Shishiiwa (“Lion Rock”). Mie, Wakayama. Spring 2004
Located on the north end of Shichigahama, Shishiiwa overlooks the rocky beach.
Ningyō Iwa (“Human-Figure Rocks”). Satsuma-Sendai, Kagoshima. Spring 2011
Located on Nishikata Beach on the shore of the East China Sea, these rocks are named "Ningyō-iwa" because they looks like a parent-child doll set.
Sesshoseki (“Killing Stone”). Nasu, Tochigi. Fall 2009
Made famous by Basho on his journey to Oku, this stone is located in a sulphurous valley north of Tokyo, below Mt. Chausudake. He noted “a pile of dead bees, butterflies, and other insects” around the stone.
The story of the stone is this: an evil nine-tailed fox spirit was hunted down and killed in Nasu and congealed into the rock, which emitted a poisonous gas that killled anything that came near it. Later, a Zen priest traveling through Nasu heard about the killing stone. He performed an exorcism to release the spirit. The stone broke apart, and the spirit emerged and asked to be enlightened to the Buddhist Law. After being saved, the spirit promised to do no more evil and vanished.
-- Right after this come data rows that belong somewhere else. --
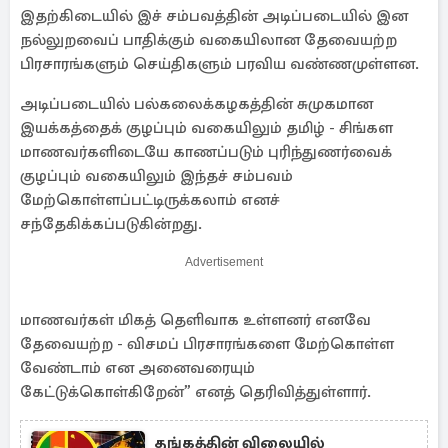
இதற்கிடையில் இச் சம்பவத்தின் அடிப்படையில் இன
நல்லுறவைப் பாதிக்கும் வகையிலான தேவையற்ற
பிரசாரங்களும் செய்திகளும் பரவிய வண்ணமுள்ளன.
அடிப்படையில் பல்கலைக்கழகத்தின் சுமுகமான
இயக்கத்தைக் குழப்பும் வகையிலும் தமிழ் - சிங்கள
மாணவர்களிடையே காணப்படும் புரிந்துணர்வைக்
குழப்பும் வகையிலும் இந்தச் சம்பவம்
மேற்கொள்ளப்பட்டிருக்கலாம் எனச்
சந்தேகிக்கப்படுகின்றது.
Advertisement
மாணவர்கள் மிகத் தெளிவாக உள்ளனர் எனவே
தேவையற்ற - விசமப் பிரசாரங்களை மேற்கொள்ள
வேண்டாம் என அனைவரையும்
கேட்டுக்கொள்கிறேன்” எனத் தெரிவித்துள்ளார்.
தங்கத்தின் விலையில்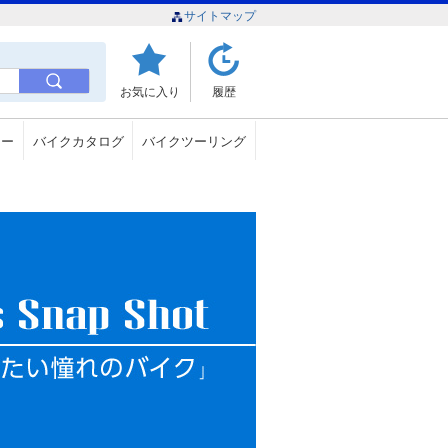
サイトマップ
お気に入り
履歴
ュー
バイクカタログ
バイクツーリング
Kurozuka (“Black Mound”), Nihonmatsu, Fukushima. Fall 2009
This group of rocks at Kanze Temple is said to be the former home of a cannibalistic oni-baba (demon woman), who killed and ate travelers. Her evil spirit was destroyed through the prayers of a traveling priest. The story is told in the Noh drama "Adachigahara," the name of the area in Nihonmatsu where these rocks are located. A pond neaby is called "the Pond of Blood," where the onibaba washed her bloody knife. When we were there a black popped up from behind a rock.
Tatamigaura (“Reed-Mat Coast”), Iwami, Shimane. Summer 2009
From a small harbor town in Iwami, a tunnel leads out to a rocky shoreline where stones protrude like mushroom from the flat surface.